As a daily reader of Syracuse's only daily newspaper, the (Sub) Post Standard, I have come to expect inaccuracies, misspellings and misinterpretations of the facts in every issue. However, I am greatly dismayed by the misprepresentation of the 18th Winter Meeting of the Fullpackers in the most recent FPR press release. Please publish these corrections/clarifications:
  • Item#1-- Seward is a 4300+ mountain which will require a 2.5 mile hike to base camp, ascent the next day

  • Item#2-- Embracement(sic) should read "embarassment"

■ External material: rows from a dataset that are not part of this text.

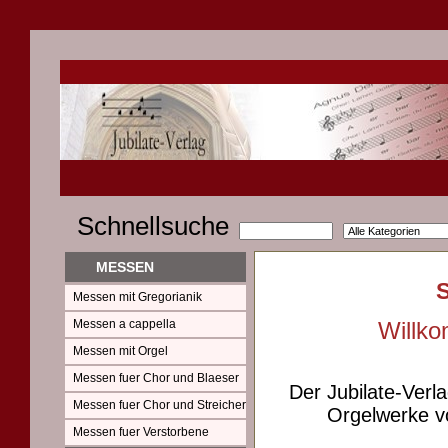
Schnellsuche
MESSEN
Messen mit Gregorianik
Messen a cappella
Willko
Messen mit Orgel
Messen fuer Chor und Blaeser
Der Jubilate-Verl
Messen fuer Chor und Streicher
Orgelwerke vo
Messen fuer Verstorbene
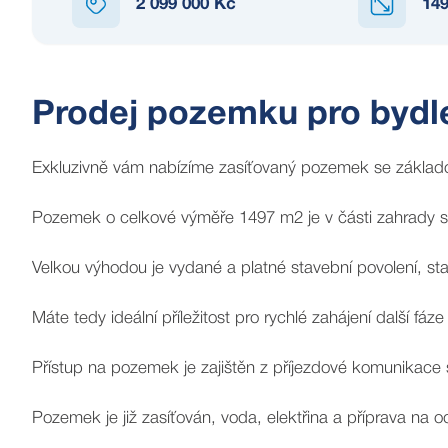
2 099 000 Kč
14
Prodej pozemku pro bydl
Exkluzivně vám nabízíme zasíťovaný pozemek se základ
Pozemek o celkové výměře 1497 m2 je v části zahrady sv
Velkou výhodou je vydané a platné stavební povolení, s
Máte tedy ideální příležitost pro rychlé zahájení další fáz
Přístup na pozemek je zajištěn z příjezdové komunikace 
Pozemek je již zasíťován, voda, elektřina a příprava na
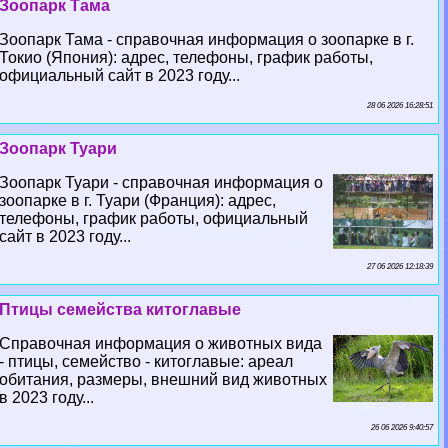
Зоопарк Тама
Зоопарк Тама - справочная информация о зоопарке в г.
Токио (Япония): адрес, телефоны, график работы,
официальный сайт в 2023 году...
28 06 2026 16:28:51
Зоопарк Туари
Зоопарк Туари - справочная информация о
зоопарке в г. Туари (Франция): адрес,
телефоны, график работы, официальный
сайт в 2023 году...
27 06 2026 12:18:39
Птицы семейства китоглавые
Справочная информация о животных вида
- птицы, семейство - китоглавые: ареал
обитания, размеры, внешний вид животных
в 2023 году...
26 06 2026 9:40:57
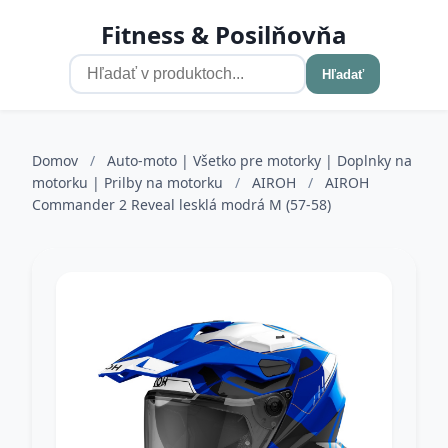
Fitness & Posilňovňa
Hľadať
Domov
/
Auto-moto | Všetko pre motorky | Doplnky na
motorku | Prilby na motorku
/
AIROH
/
AIROH
Commander 2 Reveal lesklá modrá M (57-58)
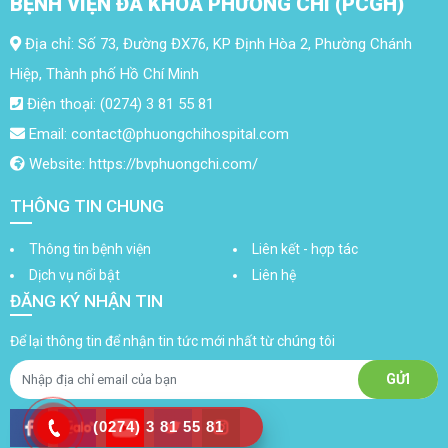
BỆNH VIỆN ĐA KHOA PHƯƠNG CHI (PCGH)
Địa chỉ: Số 73, Đường ĐX76, KP Định Hòa 2, Phường Chánh
Hiệp, Thành phố Hồ Chí Minh
Điện thoại: (0274) 3 81 55 81
Email: contact@phuongchihospital.com
Website: https://bvphuongchi.com/
THÔNG TIN CHUNG
Thông tin bệnh viện
Liên kết - hợp tác
Dịch vụ nổi bật
Liên hệ
ĐĂNG KÝ NHẬN TIN
Để lại thông tin để nhận tin tức mới nhất từ chúng tôi
(0274) 3 81 55 81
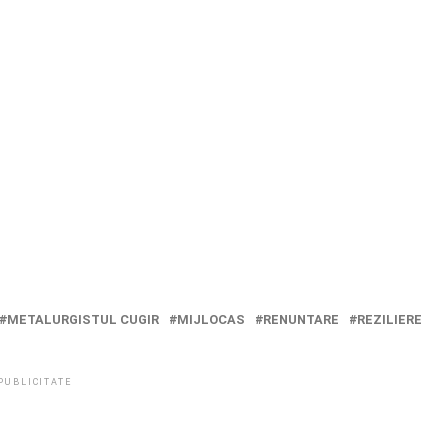
METALURGISTUL CUGIR
MIJLOCAS
RENUNTARE
REZILIERE
PUBLICITATE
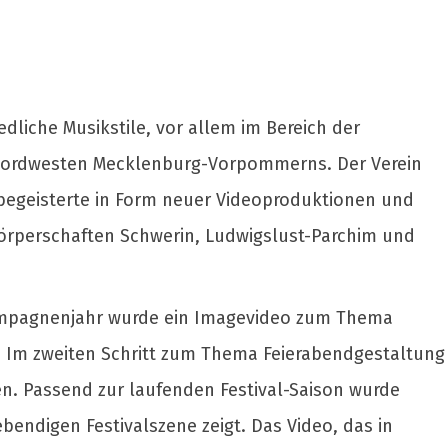
dliche Musikstile, vor allem im Bereich der
 Nordwesten Mecklenburg-Vorpommerns. Der Verein
lbegeisterte in Form neuer Videoproduktionen und
tskörperschaften Schwerin, Ludwigslust-Parchim und
Kampagnenjahr wurde ein Imagevideo zum Thema
r. Im zweiten Schritt zum Thema Feierabendgestaltung
n. Passend zur laufenden Festival-Saison wurde
bendigen Festivalszene zeigt. Das Video, das in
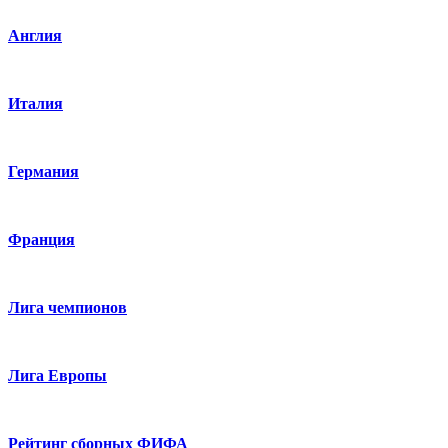
Англия
Италия
Германия
Франция
Лига чемпионов
Лига Европы
Рейтинг сборных ФИФА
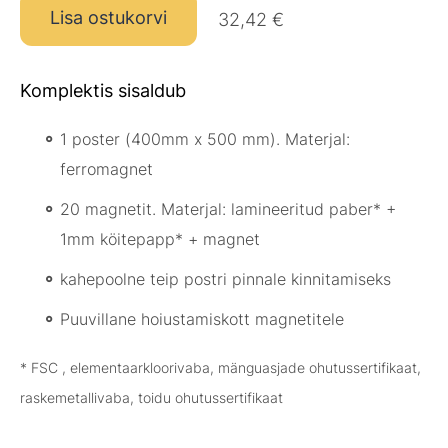
Lisa ostukorvi
32,42 €
Komplektis sisaldub
1 poster (400mm x 500 mm). Materjal:
ferromagnet
20 magnetit. Materjal: lamineeritud paber* +
1mm köitepapp* + magnet
kahepoolne teip postri pinnale kinnitamiseks
Puuvillane hoiustamiskott magnetitele
* FSC , elementaarkloorivaba, mänguasjade ohutussertifikaat,
raskemetallivaba, toidu ohutussertifikaat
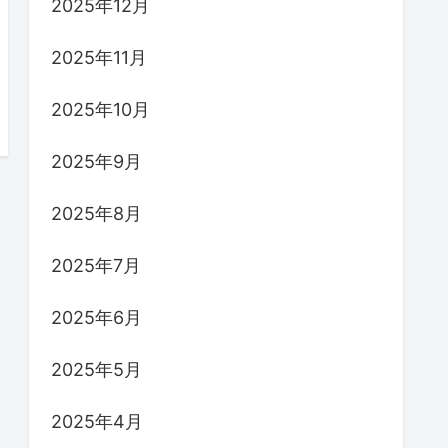
2025年12月
2025年11月
2025年10月
2025年9月
2025年8月
2025年7月
2025年6月
2025年5月
2025年4月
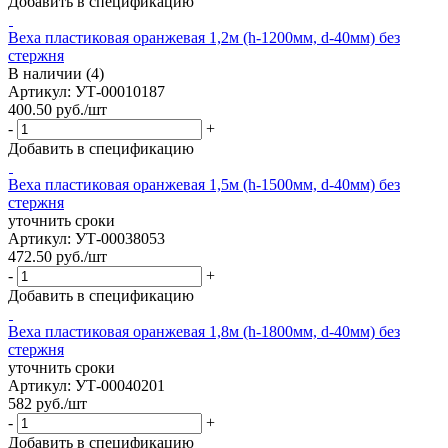
Добавить в спецификацию
Веха пластиковая оранжевая 1,2м (h-1200мм, d-40мм) без
стержня
В наличии (4)
Артикул: УТ-00010187
400.50
руб.
/шт
-
+
Добавить в спецификацию
Веха пластиковая оранжевая 1,5м (h-1500мм, d-40мм) без
стержня
уточнить сроки
Артикул: УТ-00038053
472.50
руб.
/шт
-
+
Добавить в спецификацию
Веха пластиковая оранжевая 1,8м (h-1800мм, d-40мм) без
стержня
уточнить сроки
Артикул: УТ-00040201
582
руб.
/шт
-
+
Добавить в спецификацию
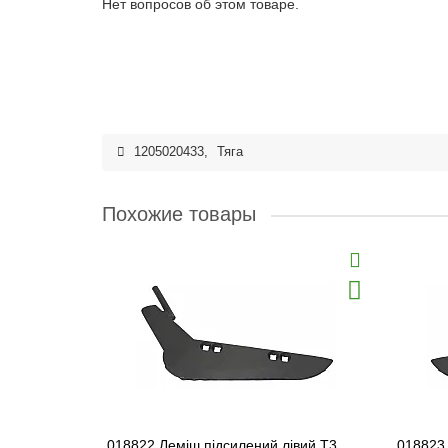
Нет вопросов об этом товаре.
1205020433
,
Тяга
Похожие товары
018822 Леміш підсилений лівий T3
018823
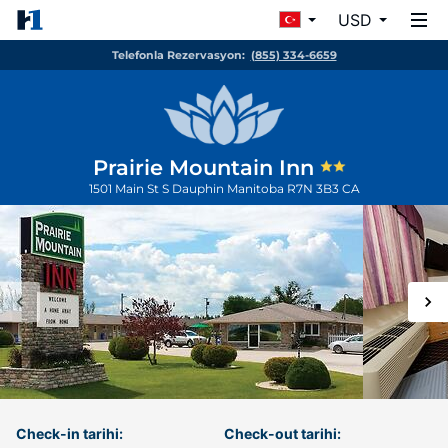
USD
Telefonla Rezervasyon:
(855) 334-6659
Prairie Mountain Inn
1501 Main St S
Dauphin
Manitoba
R7N 3B3
CA
Check-in tarihi:
Check-out tarihi:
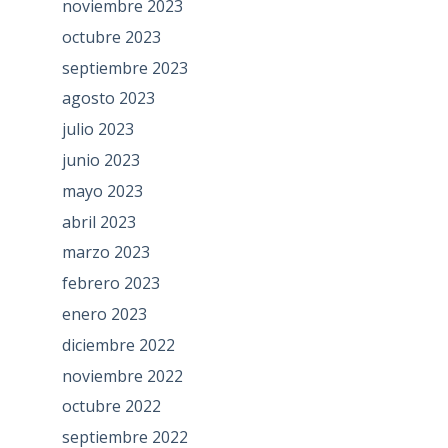
noviembre 2023
octubre 2023
septiembre 2023
agosto 2023
julio 2023
junio 2023
mayo 2023
abril 2023
marzo 2023
febrero 2023
enero 2023
diciembre 2022
noviembre 2022
octubre 2022
septiembre 2022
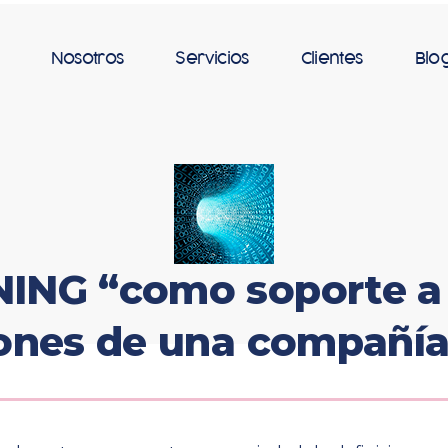
Nosotros
Servicios
Clientes
Blo
ING “como soporte a 
iones de una compañía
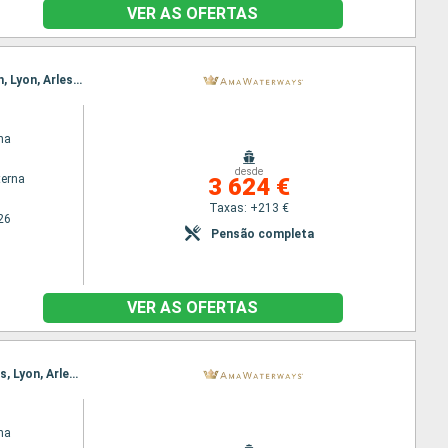
VER AS OFERTAS
Itinerário : Arles, Lyon, Arles, Lyon, Avignon, Lyon, Vienne, Viviers, Tournon, Viviers, Vienne, Avignon, Lyon, Arles, Lyon
na
desde
terna
3 624 €
Taxas: +213 €
26
Pensão completa
VER AS OFERTAS
Itinerário : Arles, Lyon, Arles, Lyon, Avignon, Vienne, Viviers, Tournon, Viviers, Avignon, Vienne, Arles, Lyon, Arles, Lyon, Tarascon, Villefranche, Avignon, Arles, Lyon
na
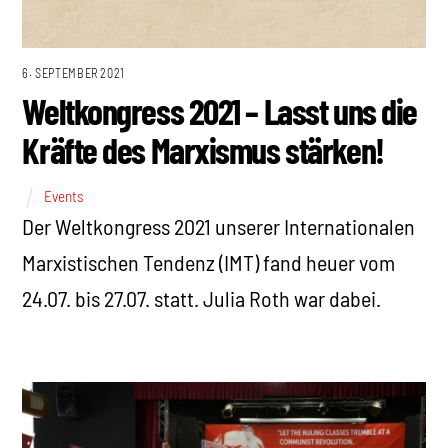
6. SEPTEMBER 2021
Weltkongress 2021 – Lasst uns die
Kräfte des Marxismus stärken!
Events
Der Weltkongress 2021 unserer Internationalen
Marxistischen Tendenz (IMT) fand heuer vom
24.07. bis 27.07. statt. Julia Roth war dabei.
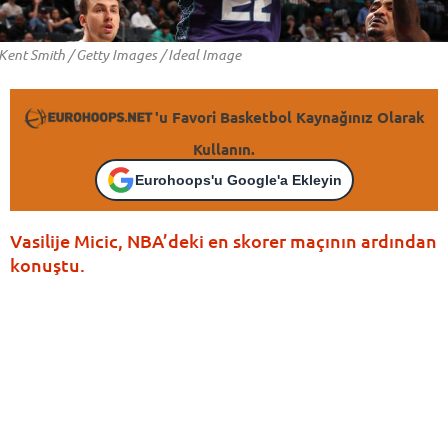
Kent Smith / Getty Images / Ideal Image
'u Favori Basketbol Kaynağınız Olarak
Kullanın.
Eurohoops'u Google'a Ekleyin
Vasilije Micic, NBA’deki en skorer maçının ardından
konuştu.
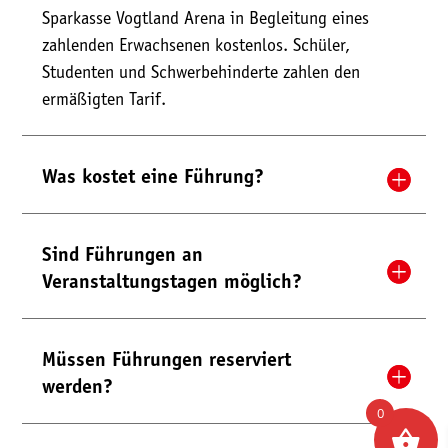
Sparkasse Vogtland Arena in Begleitung eines
zahlenden Erwachsenen kostenlos. Schüler,
Studenten und Schwerbehinderte zahlen den
ermäßigten Tarif.
Was kostet eine Führung?
Sind Führungen an
Veranstaltungstagen möglich?
Müssen Führungen reserviert
werden?
0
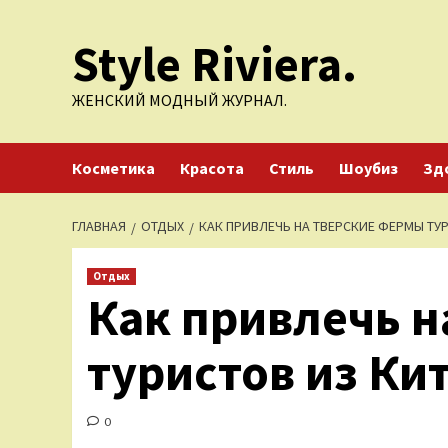
Перейти
Style Riviera.
к
содержимому
ЖЕНСКИЙ МОДНЫЙ ЖУРНАЛ.
Косметика
Красота
Стиль
Шоубиз
Зд
ГЛАВНАЯ
ОТДЫХ
КАК ПРИВЛЕЧЬ НА ТВЕРСКИЕ ФЕРМЫ ТУ
Отдых
Как привлечь н
туристов из Ки
0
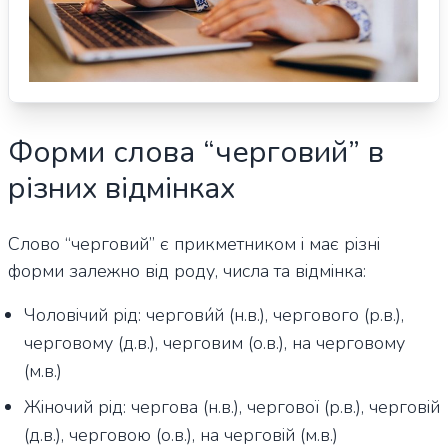
Форми слова “черговий” в
різних відмінках
Слово “черговий” є прикметником і має різні
форми залежно від роду, числа та відмінка:
Чоловічий рід: чергови́й (н.в.), чергового (р.в.),
черговому (д.в.), черговим (о.в.), на черговому
(м.в.)
Жіночий рід: чергова (н.в.), чергової (р.в.), черговій
(д.в.), черговою (о.в.), на черговій (м.в.)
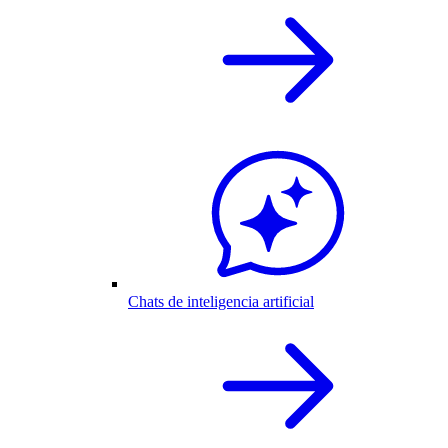
Chats de inteligencia artificial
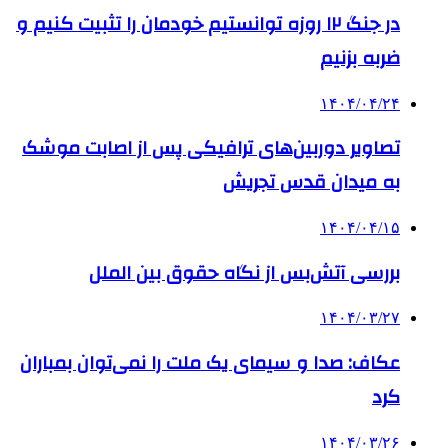
در جنگ ۱۲ روزه توانستیم خودمان را تثبیت کنیم و
ضربه بزنیم
۱۴۰۴/۰۴/۲۴
تصاویر دوربین‌های ترافیکی پس از اصابت موشک
به میدان قدس تجریش
۱۴۰۴/۰۴/۱۵
بررسی آتش‌بس از نگاه حقوق بین الملل
۱۴۰۴/۰۳/۲۷
عکاف: صدا و سیمای یک ملت را نمی‌توان بمباران
کرد
۱۴۰۴/۰۳/۲۶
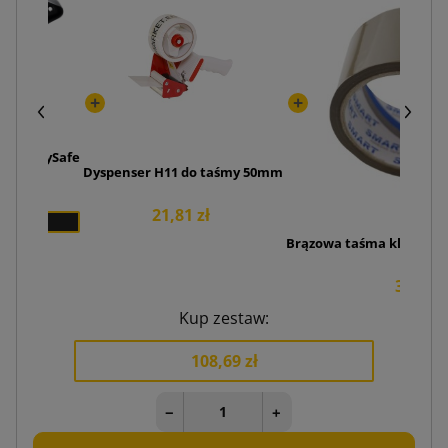
ny DutySafe
Dyspenser H11 do taśmy 50mm
zł
21,81 zł
Brązowa taśma klejąca S
3,76 zł
Kup zestaw:
108,69 zł
−
+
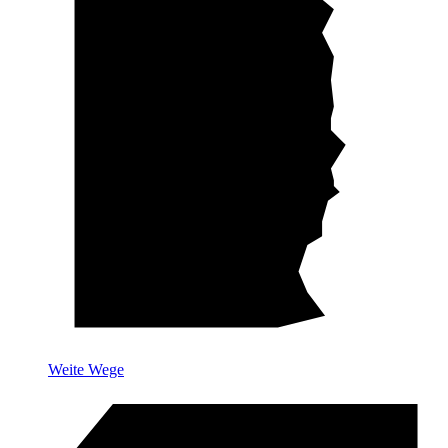
Weite Wege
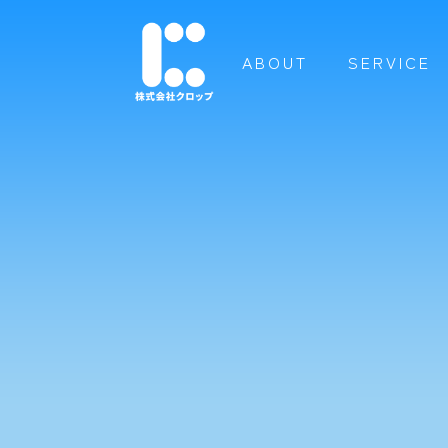
ABOUT
SERVICE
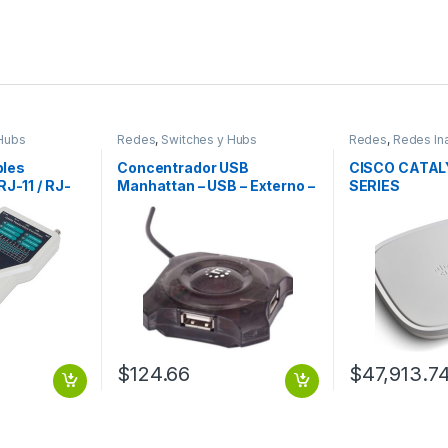
Hubs
Redes
,
Switches y Hubs
Redes
,
Redes In
bles
Concentrador USB
CISCO CATAL
 RJ-11 / RJ-
Manhattan – USB – Externo –
SERIES
rewire RJ11 /
Negro – 4 Total USB Port(s) –
C / FIREWIRE
PC, Mac ECONOMICO
$
124.66
$
47,913.7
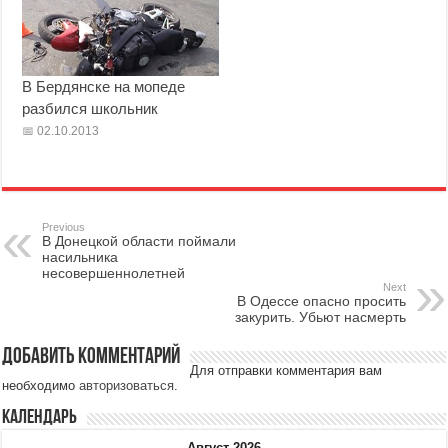
В Бердянске на мопеде
разбился школьник
02.10.2013
Previous
В Донецкой области поймали
насильника
несовершеннолетней
Next
В Одессе опасно просить
закурить. Убьют насмерть
Добавить комментарий
Для отправки комментария вам
необходимо
авторизоваться
.
Календарь
Август 2026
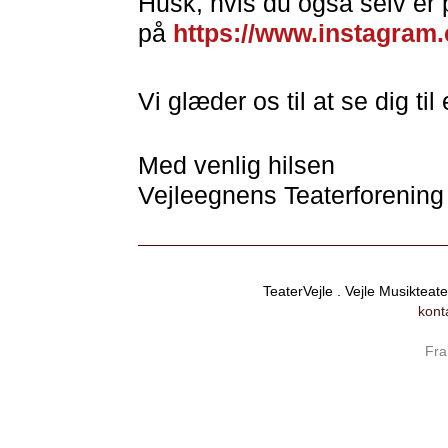
Husk, hvis du også selv er 
på
https://www.instagram.
Vi glæder os til at se dig 
Med venlig hilsen
Vejleegnens Teaterforening
TeaterVejle . Vejle Musikteat
kont
Fra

  • Item#3-- Kayaking expedition will be in addition to Seward ascent

  • Item#4-- This will be the most comprehensive expedition ever attempted by the FP's, utilizing all of our backwoods skills

  • Item#5-- The FP organization is built on diversity, inclusion and accomodation. No one is left out, even kayakers

  • Item#6-- The purpose of the Winter Meeting is to propose and/or counter possible missions. The FPR is only for objective reporting, not criticism after the fact

  • Item#7-- After Cap's ambitious, albeit unsanctioned ascent of Mt. Ranier, it was considered prudent to avoid a more strenuous mission in the fall

  • Item#8-- Fully half of the 60 minute FP slide show was devoted to kayaking pictures
Although I, as well as the other attendees drank of the traditional brew which is a sacred part of each meeting, I am left to wonder whether I drank too much or attended a different meeting than the reporter. Perhaps said reporter didn't drink enough! -- Jambo

Monday, March 05, 2007


FULL PACKER PRESS RELEASE, March 5, 2007 - 3:45am:
It is with disappointment and embracement that I report to you that the Full Packers have reached a new low. For the first time in our 18 years, we have voted – by majority – to kayak the waters of Little Tupper and not climb to the heights this September. So much for “…keep on climbing high”. Yes, there is talk of doing a day hike up some 3,000’ bluff, but nothing like a true Full Packer climb. My fear is that the core fiber of the Full Packers is starting to fray – once again - and we are giving way to comfort instead of the spirit of adventure. I just wonder how many cases of beer will inevitably be towed behind our aged pathetic posteriors.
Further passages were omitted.